Each line of the entries below that includes "Date" belongs in your answer.

____________

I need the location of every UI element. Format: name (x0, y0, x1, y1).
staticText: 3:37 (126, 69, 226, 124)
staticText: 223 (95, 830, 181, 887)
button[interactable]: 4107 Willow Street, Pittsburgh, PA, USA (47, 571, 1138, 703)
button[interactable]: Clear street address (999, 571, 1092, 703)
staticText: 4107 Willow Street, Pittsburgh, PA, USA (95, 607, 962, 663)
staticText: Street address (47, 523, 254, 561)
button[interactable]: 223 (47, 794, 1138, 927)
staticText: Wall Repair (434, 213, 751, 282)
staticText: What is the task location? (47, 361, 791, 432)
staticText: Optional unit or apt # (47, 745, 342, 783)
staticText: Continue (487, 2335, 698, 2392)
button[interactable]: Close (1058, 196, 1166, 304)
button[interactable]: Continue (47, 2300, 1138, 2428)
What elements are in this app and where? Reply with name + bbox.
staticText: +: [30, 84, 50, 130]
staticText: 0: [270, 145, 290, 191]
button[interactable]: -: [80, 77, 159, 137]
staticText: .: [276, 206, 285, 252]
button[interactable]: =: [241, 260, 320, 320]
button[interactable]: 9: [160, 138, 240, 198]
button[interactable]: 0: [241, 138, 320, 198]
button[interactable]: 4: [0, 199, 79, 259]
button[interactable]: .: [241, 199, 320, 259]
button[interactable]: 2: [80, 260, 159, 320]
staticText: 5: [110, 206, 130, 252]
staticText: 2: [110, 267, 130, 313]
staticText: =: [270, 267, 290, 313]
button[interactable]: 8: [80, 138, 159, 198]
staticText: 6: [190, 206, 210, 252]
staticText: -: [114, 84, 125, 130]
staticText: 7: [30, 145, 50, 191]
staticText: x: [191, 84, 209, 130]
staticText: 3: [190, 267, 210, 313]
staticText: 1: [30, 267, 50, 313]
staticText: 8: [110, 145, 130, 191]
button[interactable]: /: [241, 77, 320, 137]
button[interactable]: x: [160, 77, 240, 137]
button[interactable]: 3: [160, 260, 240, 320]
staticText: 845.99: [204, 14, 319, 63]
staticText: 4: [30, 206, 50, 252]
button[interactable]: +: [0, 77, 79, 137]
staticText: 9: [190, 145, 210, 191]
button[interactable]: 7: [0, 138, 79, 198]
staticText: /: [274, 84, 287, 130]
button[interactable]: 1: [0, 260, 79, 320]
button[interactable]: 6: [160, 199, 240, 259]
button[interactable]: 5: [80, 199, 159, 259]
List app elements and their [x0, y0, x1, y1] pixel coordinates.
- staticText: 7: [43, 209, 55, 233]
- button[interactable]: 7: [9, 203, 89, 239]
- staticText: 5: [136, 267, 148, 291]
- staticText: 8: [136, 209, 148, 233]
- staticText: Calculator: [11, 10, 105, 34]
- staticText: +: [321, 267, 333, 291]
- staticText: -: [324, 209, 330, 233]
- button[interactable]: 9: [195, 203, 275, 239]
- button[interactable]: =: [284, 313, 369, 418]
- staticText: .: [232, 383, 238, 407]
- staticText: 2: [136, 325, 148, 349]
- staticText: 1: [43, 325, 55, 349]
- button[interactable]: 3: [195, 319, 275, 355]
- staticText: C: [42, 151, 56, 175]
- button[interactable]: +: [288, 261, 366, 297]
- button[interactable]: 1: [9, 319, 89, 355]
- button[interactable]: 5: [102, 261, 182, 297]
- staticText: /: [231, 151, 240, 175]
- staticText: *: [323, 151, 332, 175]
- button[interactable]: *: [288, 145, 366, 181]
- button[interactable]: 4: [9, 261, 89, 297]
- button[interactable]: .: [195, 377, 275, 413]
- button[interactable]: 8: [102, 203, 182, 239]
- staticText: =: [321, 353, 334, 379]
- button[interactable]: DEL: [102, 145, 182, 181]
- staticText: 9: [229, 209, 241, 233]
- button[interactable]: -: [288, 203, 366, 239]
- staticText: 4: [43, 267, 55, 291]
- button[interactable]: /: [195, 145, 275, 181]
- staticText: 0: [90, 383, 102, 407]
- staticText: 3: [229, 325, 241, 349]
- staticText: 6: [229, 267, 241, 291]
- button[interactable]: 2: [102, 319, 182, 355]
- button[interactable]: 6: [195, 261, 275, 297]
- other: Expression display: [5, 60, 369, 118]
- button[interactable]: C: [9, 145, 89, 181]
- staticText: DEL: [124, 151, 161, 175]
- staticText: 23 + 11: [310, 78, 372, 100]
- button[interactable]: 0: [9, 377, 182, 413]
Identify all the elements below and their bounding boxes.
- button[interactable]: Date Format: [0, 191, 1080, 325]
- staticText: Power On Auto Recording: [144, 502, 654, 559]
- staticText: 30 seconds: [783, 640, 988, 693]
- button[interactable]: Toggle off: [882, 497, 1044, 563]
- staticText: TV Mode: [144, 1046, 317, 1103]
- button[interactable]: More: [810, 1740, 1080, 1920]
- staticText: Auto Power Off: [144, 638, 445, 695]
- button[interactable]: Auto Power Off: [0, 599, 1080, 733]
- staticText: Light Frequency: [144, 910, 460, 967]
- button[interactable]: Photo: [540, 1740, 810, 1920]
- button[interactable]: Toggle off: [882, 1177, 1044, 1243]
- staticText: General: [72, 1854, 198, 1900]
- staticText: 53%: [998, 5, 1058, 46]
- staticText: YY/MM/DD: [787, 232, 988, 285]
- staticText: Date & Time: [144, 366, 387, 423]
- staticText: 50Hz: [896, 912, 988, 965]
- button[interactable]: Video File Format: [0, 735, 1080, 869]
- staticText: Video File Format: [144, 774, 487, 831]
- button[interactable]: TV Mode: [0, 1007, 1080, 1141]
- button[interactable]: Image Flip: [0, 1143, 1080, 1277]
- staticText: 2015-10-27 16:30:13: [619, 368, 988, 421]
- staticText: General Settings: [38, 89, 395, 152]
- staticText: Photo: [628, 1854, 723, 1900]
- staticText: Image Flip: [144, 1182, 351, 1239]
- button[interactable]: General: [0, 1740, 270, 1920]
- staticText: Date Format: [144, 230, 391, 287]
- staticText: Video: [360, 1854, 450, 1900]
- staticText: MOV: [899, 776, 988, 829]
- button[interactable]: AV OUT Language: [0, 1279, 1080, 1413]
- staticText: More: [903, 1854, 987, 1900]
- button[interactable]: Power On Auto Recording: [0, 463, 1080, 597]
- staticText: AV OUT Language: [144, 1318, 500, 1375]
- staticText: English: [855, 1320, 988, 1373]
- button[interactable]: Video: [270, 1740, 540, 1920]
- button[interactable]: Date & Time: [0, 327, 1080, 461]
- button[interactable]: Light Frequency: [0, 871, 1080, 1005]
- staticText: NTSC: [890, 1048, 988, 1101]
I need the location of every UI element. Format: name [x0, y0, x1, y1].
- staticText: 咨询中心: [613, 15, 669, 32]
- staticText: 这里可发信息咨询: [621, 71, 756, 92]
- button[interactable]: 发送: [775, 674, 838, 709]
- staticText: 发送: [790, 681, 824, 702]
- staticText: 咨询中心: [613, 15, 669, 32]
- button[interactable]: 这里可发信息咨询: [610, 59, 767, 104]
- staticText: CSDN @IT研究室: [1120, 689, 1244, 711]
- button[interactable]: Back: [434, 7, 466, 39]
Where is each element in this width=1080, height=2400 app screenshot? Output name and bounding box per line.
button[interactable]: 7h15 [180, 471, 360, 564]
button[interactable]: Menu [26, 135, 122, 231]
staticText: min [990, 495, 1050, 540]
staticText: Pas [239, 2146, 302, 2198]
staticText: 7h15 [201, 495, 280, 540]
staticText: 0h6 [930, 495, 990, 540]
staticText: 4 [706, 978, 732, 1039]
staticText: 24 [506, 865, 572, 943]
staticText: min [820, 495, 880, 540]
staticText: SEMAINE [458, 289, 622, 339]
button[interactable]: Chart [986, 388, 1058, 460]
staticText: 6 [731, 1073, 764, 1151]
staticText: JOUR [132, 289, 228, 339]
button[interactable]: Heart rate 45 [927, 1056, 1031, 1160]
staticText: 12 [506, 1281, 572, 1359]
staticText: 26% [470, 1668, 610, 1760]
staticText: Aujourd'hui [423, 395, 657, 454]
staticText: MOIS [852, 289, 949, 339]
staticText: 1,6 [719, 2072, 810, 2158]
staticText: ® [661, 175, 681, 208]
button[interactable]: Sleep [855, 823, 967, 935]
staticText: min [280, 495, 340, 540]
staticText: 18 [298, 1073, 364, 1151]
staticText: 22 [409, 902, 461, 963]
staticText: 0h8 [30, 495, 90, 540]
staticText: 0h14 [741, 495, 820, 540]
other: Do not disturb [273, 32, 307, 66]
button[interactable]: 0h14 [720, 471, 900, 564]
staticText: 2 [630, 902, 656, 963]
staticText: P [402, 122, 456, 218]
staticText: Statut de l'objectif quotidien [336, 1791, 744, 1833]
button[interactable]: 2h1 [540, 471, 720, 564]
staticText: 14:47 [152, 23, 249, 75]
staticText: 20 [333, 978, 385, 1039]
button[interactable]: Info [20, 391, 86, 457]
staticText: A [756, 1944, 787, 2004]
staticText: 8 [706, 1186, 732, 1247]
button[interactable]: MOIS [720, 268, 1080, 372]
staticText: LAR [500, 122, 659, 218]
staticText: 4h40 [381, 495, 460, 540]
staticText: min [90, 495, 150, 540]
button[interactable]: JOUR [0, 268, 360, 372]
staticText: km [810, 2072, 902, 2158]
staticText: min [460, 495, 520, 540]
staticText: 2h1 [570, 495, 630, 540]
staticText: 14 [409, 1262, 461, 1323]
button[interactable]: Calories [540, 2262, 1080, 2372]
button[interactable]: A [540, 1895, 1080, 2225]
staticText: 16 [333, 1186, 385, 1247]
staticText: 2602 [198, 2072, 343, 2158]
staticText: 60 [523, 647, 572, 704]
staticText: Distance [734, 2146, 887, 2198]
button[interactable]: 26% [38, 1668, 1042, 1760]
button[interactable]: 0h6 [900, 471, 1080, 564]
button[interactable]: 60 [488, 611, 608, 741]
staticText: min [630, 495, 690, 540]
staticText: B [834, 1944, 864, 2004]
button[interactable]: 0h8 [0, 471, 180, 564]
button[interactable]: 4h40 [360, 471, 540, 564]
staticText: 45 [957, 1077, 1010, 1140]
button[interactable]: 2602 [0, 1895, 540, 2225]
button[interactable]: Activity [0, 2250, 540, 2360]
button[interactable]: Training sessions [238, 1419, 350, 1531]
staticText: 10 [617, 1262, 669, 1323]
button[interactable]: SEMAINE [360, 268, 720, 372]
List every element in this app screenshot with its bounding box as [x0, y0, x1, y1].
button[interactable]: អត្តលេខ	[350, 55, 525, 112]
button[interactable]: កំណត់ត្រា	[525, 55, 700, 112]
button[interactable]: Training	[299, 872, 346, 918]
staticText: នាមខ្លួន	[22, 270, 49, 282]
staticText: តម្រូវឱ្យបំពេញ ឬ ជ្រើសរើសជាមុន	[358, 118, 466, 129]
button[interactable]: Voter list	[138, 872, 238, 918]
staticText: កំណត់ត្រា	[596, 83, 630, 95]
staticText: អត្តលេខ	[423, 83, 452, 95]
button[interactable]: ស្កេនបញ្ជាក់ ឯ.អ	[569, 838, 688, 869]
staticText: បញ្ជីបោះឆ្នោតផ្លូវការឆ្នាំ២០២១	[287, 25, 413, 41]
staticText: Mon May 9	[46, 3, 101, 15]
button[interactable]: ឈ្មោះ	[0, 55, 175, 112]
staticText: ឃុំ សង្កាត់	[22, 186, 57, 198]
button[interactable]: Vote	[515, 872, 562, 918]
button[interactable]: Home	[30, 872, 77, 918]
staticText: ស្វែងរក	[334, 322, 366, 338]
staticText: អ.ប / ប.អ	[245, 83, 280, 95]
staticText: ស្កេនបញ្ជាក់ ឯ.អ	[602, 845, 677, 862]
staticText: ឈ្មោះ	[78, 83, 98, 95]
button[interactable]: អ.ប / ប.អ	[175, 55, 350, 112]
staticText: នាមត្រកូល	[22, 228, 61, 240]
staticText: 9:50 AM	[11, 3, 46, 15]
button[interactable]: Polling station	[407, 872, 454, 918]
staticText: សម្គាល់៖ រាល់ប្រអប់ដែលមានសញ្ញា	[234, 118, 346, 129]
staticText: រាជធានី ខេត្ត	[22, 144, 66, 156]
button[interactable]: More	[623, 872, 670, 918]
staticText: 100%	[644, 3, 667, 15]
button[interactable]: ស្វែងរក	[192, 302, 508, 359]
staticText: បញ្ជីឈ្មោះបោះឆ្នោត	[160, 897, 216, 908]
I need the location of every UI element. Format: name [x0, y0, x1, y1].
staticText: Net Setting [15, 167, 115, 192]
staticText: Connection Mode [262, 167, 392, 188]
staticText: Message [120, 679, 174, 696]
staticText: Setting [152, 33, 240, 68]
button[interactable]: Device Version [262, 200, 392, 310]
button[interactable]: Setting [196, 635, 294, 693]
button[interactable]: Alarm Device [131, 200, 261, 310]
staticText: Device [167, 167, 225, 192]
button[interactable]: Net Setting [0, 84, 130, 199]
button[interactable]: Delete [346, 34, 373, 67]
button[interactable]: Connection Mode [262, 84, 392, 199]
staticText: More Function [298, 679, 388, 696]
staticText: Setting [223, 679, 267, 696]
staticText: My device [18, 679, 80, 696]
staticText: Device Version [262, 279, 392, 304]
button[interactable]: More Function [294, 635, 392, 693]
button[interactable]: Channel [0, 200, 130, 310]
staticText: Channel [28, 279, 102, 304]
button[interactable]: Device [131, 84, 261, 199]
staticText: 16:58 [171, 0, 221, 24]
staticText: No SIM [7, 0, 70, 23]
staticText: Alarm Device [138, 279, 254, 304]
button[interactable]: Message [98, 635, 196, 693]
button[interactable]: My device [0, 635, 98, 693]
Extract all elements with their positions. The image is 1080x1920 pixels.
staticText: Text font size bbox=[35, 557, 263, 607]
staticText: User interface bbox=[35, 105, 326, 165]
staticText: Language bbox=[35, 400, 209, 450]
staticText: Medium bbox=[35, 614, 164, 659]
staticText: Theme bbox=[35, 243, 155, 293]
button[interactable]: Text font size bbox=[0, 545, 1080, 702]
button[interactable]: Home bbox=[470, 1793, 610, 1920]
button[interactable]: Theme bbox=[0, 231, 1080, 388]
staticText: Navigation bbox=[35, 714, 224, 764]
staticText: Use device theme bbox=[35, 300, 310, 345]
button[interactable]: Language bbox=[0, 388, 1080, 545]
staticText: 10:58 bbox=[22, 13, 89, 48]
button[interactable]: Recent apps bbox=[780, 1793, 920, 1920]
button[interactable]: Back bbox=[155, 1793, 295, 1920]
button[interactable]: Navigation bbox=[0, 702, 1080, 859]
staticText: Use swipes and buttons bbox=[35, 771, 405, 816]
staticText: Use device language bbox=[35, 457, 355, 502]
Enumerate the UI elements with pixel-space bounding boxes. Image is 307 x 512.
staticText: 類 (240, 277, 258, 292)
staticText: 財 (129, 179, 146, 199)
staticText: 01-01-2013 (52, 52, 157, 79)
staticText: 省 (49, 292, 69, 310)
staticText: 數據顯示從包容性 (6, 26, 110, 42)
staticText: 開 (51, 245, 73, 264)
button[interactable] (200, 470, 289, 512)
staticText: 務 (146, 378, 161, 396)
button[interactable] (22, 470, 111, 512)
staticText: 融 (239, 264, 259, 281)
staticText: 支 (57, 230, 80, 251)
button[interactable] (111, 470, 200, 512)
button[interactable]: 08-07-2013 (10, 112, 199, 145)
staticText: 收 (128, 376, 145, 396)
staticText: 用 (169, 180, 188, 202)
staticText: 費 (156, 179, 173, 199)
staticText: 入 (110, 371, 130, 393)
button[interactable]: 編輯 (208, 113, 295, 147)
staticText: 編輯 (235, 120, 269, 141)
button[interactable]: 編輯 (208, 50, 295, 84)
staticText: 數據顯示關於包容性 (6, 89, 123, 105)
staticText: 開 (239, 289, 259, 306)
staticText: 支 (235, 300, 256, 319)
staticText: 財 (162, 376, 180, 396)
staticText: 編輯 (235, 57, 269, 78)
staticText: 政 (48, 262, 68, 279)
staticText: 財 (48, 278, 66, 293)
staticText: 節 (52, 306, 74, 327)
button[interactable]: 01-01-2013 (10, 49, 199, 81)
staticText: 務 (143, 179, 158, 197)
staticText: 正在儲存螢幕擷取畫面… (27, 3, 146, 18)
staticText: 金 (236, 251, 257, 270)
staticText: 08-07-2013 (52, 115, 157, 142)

____________

• **Exercise answer**
- button[interactable]: Date Format: [0, 191, 1080, 325]
- staticText: Date & Time: [144, 366, 387, 423]
- staticText: Date Format: [144, 230, 391, 287]
- button[interactable]: Date & Time: [0, 327, 1080, 461]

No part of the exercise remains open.